Data below:

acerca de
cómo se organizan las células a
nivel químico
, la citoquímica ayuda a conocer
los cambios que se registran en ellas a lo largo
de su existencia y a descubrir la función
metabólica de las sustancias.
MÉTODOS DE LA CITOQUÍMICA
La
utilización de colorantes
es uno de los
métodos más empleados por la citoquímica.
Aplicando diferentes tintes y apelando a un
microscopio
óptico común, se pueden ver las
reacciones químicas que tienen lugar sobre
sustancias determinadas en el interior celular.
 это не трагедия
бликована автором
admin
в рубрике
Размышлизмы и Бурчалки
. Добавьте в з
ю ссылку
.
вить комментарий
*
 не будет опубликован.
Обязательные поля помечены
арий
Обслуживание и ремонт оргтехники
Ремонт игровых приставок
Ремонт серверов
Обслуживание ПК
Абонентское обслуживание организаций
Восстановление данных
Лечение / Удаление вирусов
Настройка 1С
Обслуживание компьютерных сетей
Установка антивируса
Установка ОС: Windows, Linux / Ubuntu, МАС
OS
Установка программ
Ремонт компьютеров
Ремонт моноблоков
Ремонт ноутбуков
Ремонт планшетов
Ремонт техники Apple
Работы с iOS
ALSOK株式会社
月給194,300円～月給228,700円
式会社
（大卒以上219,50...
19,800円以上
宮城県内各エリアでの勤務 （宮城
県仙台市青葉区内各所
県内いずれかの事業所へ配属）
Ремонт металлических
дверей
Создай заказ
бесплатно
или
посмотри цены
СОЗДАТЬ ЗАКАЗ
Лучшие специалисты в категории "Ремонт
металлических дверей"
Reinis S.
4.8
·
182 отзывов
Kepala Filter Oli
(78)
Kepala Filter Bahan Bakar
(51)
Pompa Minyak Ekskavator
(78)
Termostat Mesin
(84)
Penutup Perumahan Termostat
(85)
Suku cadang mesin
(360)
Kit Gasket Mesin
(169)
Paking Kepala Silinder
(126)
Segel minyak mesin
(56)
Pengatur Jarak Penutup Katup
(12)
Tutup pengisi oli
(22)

End of Data.

# Task directions:
From the data above, gather every line that includes the word "Kepala".

# Result of the task:
Kepala Filter Oli
Kepala Filter Bahan Bakar
Paking Kepala Silinder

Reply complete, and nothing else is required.